Krokot baru-baru ini diidentifikasi sebagai sumber yang sangat baik dari asam alfalinolenat. Alpha-linolenat adalah asam lemak omega-3, juga dikenal sebagai minyak ikan. Krokot terbukti merupakan salah satu sumber bagi bahan baku obat antiradang usus buntu karena krokot mengandung banyak zat yang dapat mengatur kegiatan metabolism tubuh dan memiliki antioksidan yang tinggi.
Penelitian medis modern juga mengklaim bahwa herbal krokot lima kali lebih kaya asam lemak omega-3 dari bayam, dan tinggi vitamin C juga. Laporan menggambarkan krokot sebagai kekuatan makanan masa depan karena sifat-sifatnya tinggi gizi dan antioksidan.
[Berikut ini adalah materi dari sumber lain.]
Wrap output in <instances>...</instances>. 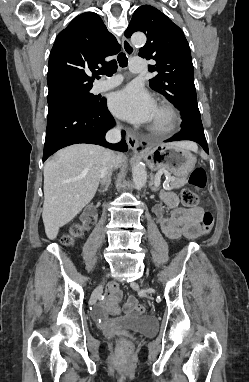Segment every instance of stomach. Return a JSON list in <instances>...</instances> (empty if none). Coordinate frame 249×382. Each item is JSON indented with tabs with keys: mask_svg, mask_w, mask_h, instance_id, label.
Segmentation results:
<instances>
[{
	"mask_svg": "<svg viewBox=\"0 0 249 382\" xmlns=\"http://www.w3.org/2000/svg\"><path fill=\"white\" fill-rule=\"evenodd\" d=\"M150 169L169 171L178 177L187 176L195 167L196 157L178 143L160 144L144 153Z\"/></svg>",
	"mask_w": 249,
	"mask_h": 382,
	"instance_id": "stomach-1",
	"label": "stomach"
}]
</instances>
Pemanfaatan tanaman krokot sebagai salah satu solusi untuk menyembuhkan penyakit usus buntu dikemas dalam bentuk effervesence. Effervesence merupakan salah satu minuman bersuplemen yang dikemas dalam bentuk tablet yang sangat praktis dan mudah digunakan.
Tim peneliti dari Program Studi Farmasi, Universitas Sam Ratulangi, Manado Sulawesi Utara, meneliti penentuan nilai sun protecting factor (SPF) herba krokot. Krokot merupakan tanaman liar yang tumbuh subur pada daerah terbuka dan memiliki kandungan air yang cukup tinggi.
Secara turun-temurun tanaman krokot telah digunakan untuk pelindung kulit dari sengatan sinar matahari. Kandungan kimia yang tinggi pada herba krokot di antaranya flavonoid dan fenolik, membuktikan ekstrak dan fraksi tanaman ini memiliki potensi fotoproteksi karena kemampuannya menyerap sinar UV. Nilai SPF dari ekstrak etanol krokot berdasarkan nilai SPF memiliki proteksi tabir surya dalam kategori ultra.